Four global expert panels that were convened over the past year in the wake of the Ebola crisis concluded that the world must urgently step up its capacity for a swift response to outbreaks before they become more deadly and costly pandemics.

The PEF will do a number of important things to prevent another Ebola crisis:

It will insure the world's poorest countries against the threat of a pandemic.

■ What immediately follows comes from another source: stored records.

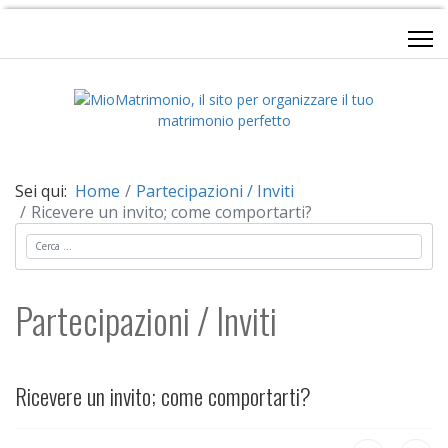
Sei qui:
Home
Partecipazioni / Inviti
Ricevere un invito; come comportarti?
Cerca
Partecipazioni / Inviti
Ricevere un invito; come comportarti?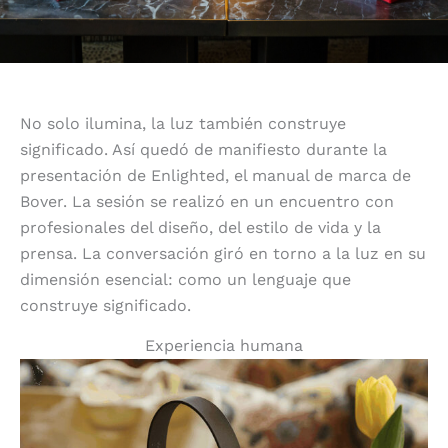
No solo ilumina, la luz también construye
significado. Así quedó de manifiesto durante la
presentación de Enlighted, el manual de marca de
Bover. La sesión se realizó en un encuentro con
profesionales del diseño, del estilo de vida y la
prensa. La conversación giró en torno a la luz en su
dimensión esencial: como un lenguaje que
construye significado.
Experiencia humana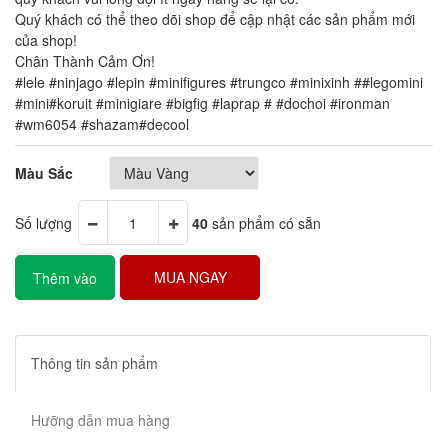
Quý khách có thể theo dõi shop để cập nhật các sản phẩm mới
của shop!
Chân Thành Cảm Ơn!
#lele #ninjago #lepin #minifigures #trungco #minixinh ##legomini
#mini#koruit #minigiare #bigfig #laprap # #dochoi #ironman
#wm6054 #shazam#decool
Màu Sắc
Số lượng
40
sản phẩm có sẵn
MUA NGAY
Thêm vào
giỏ hàng
Thông tin sản phẩm
Hưỡng dẫn mua hàng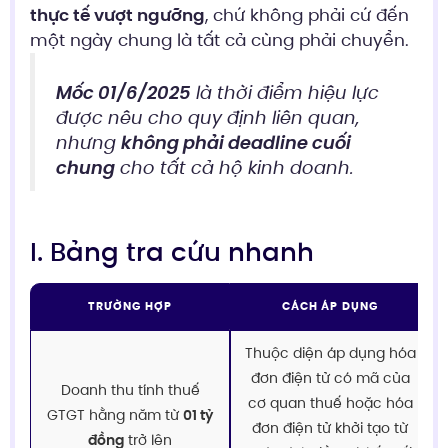
thực tế vượt ngưỡng
, chứ không phải cứ đến
một ngày chung là tất cả cùng phải chuyển.
Mốc 01/6/2025
là thời điểm hiệu lực
được nêu cho quy định liên quan,
nhưng
không phải deadline cuối
chung
cho tất cả hộ kinh doanh.
I. Bảng tra cứu nhanh
TRƯỜNG HỢP
CÁCH ÁP DỤNG
Thuộc diện áp dụng hóa
đơn điện tử có mã của
Doanh thu tính thuế
cơ quan thuế hoặc hóa
GTGT hằng năm từ
01 tỷ
đơn điện tử khởi tạo từ
đồng
trở lên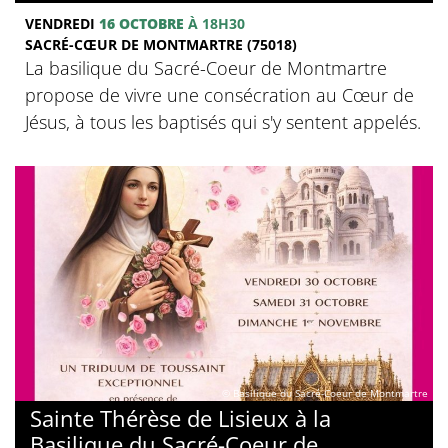
VENDREDI
16 OCTOBRE
À 18H30
SACRÉ-CŒUR DE MONTMARTRE (75018)
La basilique du Sacré-Coeur de Montmartre
propose de vivre une consécration au Cœur de
Jésus, à tous les baptisés qui s'y sentent appelés.
© Basilique du Sacré-Coeur de Montmartre
Sainte Thérèse de Lisieux à la
Basilique du Sacré-Coeur de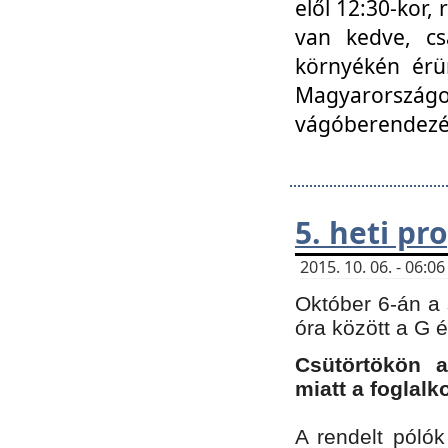
elől 12:30-kor,
van kedve, cs
környékén érün
Magyarországo
vágóberendezé
5. heti p
2015. 10. 06. - 06:
Október 6-án a 
óra között a G 
Csütörtökön a
miatt a foglal
A rendelt póló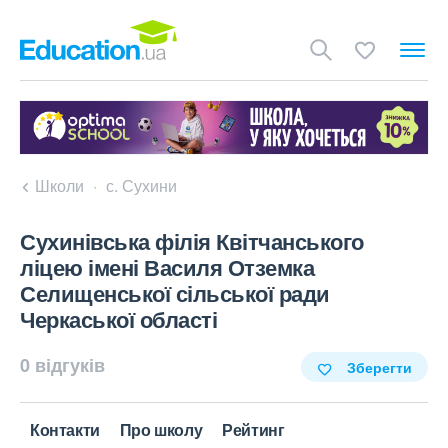
Школи
с. Сухини
Сухинівська філія Квітчанського
ліцею імені Василя Отземка
Селищенської сільської ради
Черкаської області
0 відгуків
Зберегти
Контакти
Про школу
Рейтинг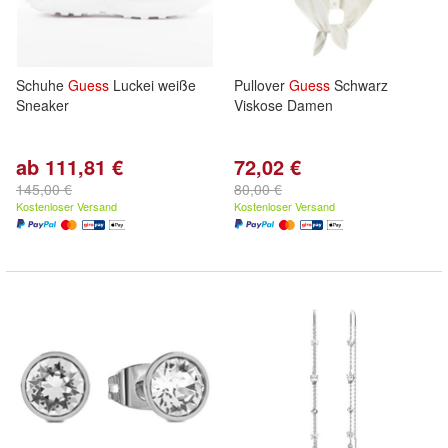
Schuhe
Guess
Luckei weiße
Pullover
Guess
Schwarz
Sneaker
Viskose Damen
ab 111,81 €
72,02 €
145,00 €
80,00 €
Kostenloser Versand
Kostenloser Versand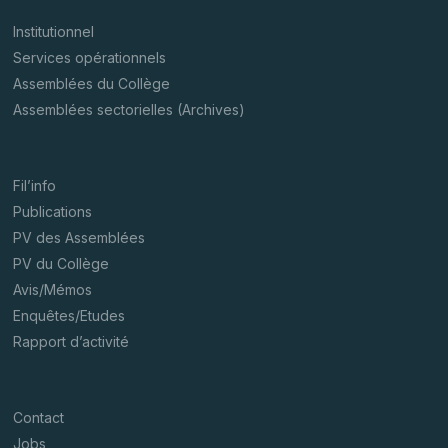
Institutionnel
Services opérationnels
Assemblées du Collège
Assemblées sectorielles (Archives)
Fil’info
Publications
PV des Assemblées
PV du Collège
Avis/Mémos
Enquêtes/Etudes
Rapport d’activité
Contact
Jobs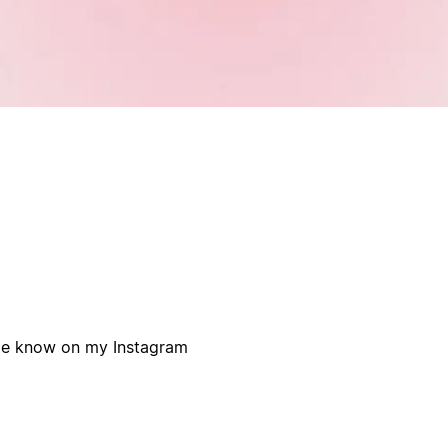
 me know on my Instagram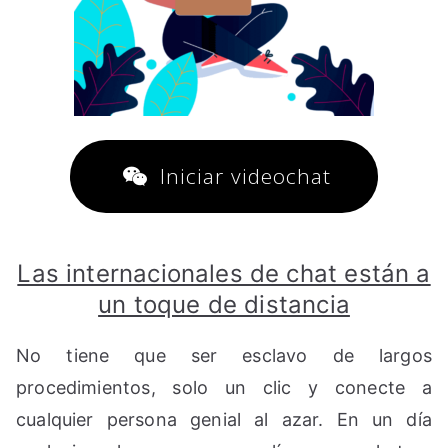
Iniciar videochat
Las internacionales de chat están a
un toque de distancia
No tiene que ser esclavo de largos
procedimientos, solo un clic y conecte a
cualquier persona genial al azar. En un día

In the event of a severe infectious disease outbreak, it will release funds quickly to the countries and/or to international responders, to accelerate the response - saving lives and reducing human suffering.

By mobilising an earlier, faster, better planned and coordinated response, it will reduce the costs to countries and their people for response and recovery.

It will promote greater global and national investments in preparing for future outbreaks and strengthening national health systems.

It will combine public and private resources to advance global health security, and create a new insurance market for managing pandemic risk.

The World Bank Group estimates that if the fund had existed in mid-2014 as the Ebola outbreak was spreading rapidly in West Africa, it could have mobilised an initial $100 million as early as July to severely limit the spread and severity of the epidemic.  

Instead, money at that scale did not begin to flow until three months later.

During that three month period, the number of Ebola cases increased tenfold. The Ebola epidemic has claimed more than 11,300 lives and cost at least $10 billion to date. International assistance has totaled more than $7 billion for Ebola response and recovery.